Busy few days! We met up with old Muso Gez, Noony didn’t want to be involved with the rhyming names so she kept her’s the same. We left Noony out of the conversation for about 20 minutes whilst we caught up about old friends and fierce enemies. The pizza kept us relatively entertained, Noony had to be different again and had a burger. Having not seen him for a few years, the dark Cambodian backdrop did nothing to dampen our spirits and conversation. The beggers asking for money to help fund schoolbooks and shoes for the local school or something was a downer. I mean I’m just trying to enjoy my Italian pizza.
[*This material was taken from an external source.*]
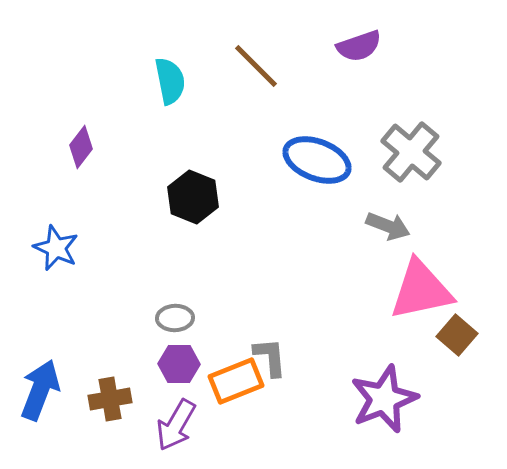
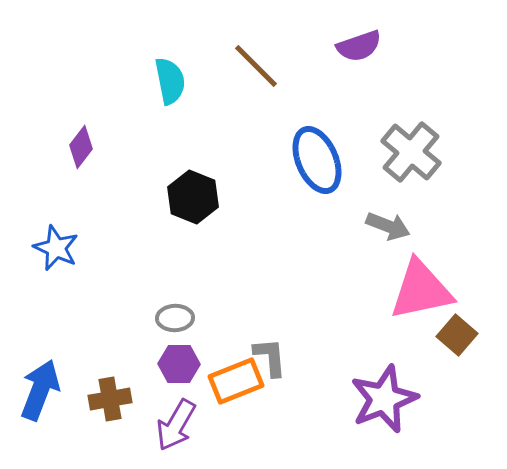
blue ellipse: rotated 46 degrees clockwise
After the crying turned to a distant echo we made our excuses and left.
Noony walked behind Gez and me as we walked through town stopping only to look at the stuffed crocodiles. They were in a human fighting pose and they looked ace. I thought to myself, “Where do they find these crocodiles that already know how to fight?”
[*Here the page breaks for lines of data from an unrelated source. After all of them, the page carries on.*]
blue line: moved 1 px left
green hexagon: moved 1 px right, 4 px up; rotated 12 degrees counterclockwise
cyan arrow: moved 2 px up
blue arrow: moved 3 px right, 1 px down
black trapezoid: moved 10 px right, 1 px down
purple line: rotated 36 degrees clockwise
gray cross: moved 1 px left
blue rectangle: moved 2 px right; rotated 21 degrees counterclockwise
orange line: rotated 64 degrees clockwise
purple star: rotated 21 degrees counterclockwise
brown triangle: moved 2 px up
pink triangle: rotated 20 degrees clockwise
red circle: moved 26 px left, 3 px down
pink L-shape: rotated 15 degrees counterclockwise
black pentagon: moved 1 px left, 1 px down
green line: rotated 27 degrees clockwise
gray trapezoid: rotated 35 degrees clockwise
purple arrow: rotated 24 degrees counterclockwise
The next day I found the answer.
A girl staying at the hostel, (which is a brilliant hostel; free coffee, water and breakfast. Noony will give a better review I’m sure) said to the staff they could see crocodiles from their window and, being a lousy eavesdropper, noisily twisted my wooden chair round, crossed my legs and stared intently. They asked if they could go see them. The young daughter of the owner said yes, but the mum said to just take up to the top of the building and look down. We were a bit disappointed, even more so when our camera died after just one photo. When the mother left the daughter said to come with her, so we put on our shoes left at the foot (boom boom!) of the hostel and squeezed through a gap between the metal fence and wall and meandered into the crocodile farm owner’s garden.
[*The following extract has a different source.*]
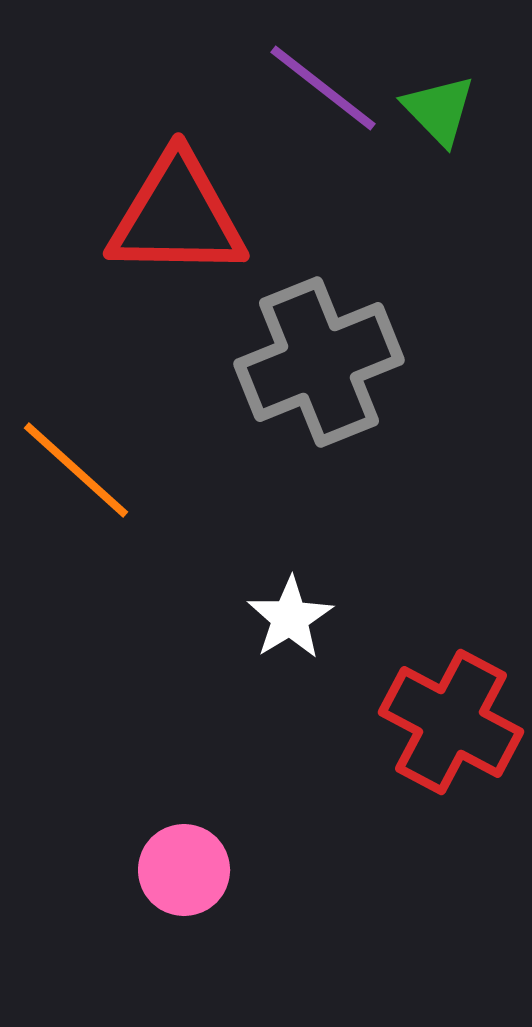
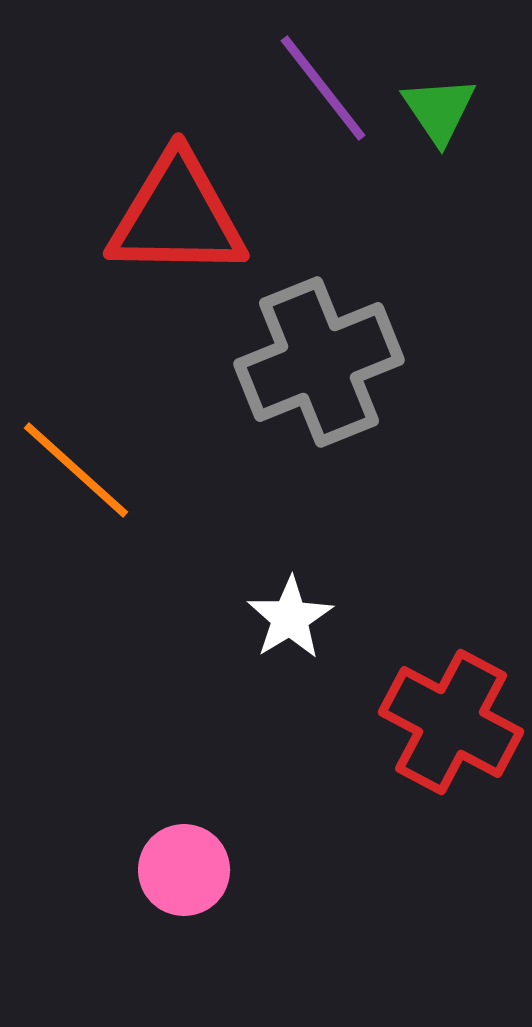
purple line: rotated 14 degrees clockwise
green triangle: rotated 10 degrees clockwise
We climbed onto the four foot high scaffolding to look at these marvelous seven feet crocodiles and their strong twitchy back legs. We only later found out that feeding time was about half an hour after we left and considering these creatures only get fed once in a while I knew tucking my toes in behind the wooden slates was not a paranoid delusion.
Today we went to Artisan Craft Centre which was set up to teach 18-25 year olds the art of stone and wood carving, metalwork, silk painting and, to a lesser extent, nude drawing; they asked me to put my clothes back on. To learn that it was free (for both us and young Cambodian apprentices) was inspiring and goodies made were sold in the shop. We bought a little metal elephant that you can open up to find empty space. This let me know that it was hollow.
Our tuk-tuk driver that we had kept for the past three days not only spoke good English, but drove slowly and well! This meant we could lean back and enjoy the view. Of desolate housing, working toddlers and polluted river fishing. It certainly does open up your eyes, or it would have if dust hadn’t kept flowing behind my new Ray-Ban sunnies.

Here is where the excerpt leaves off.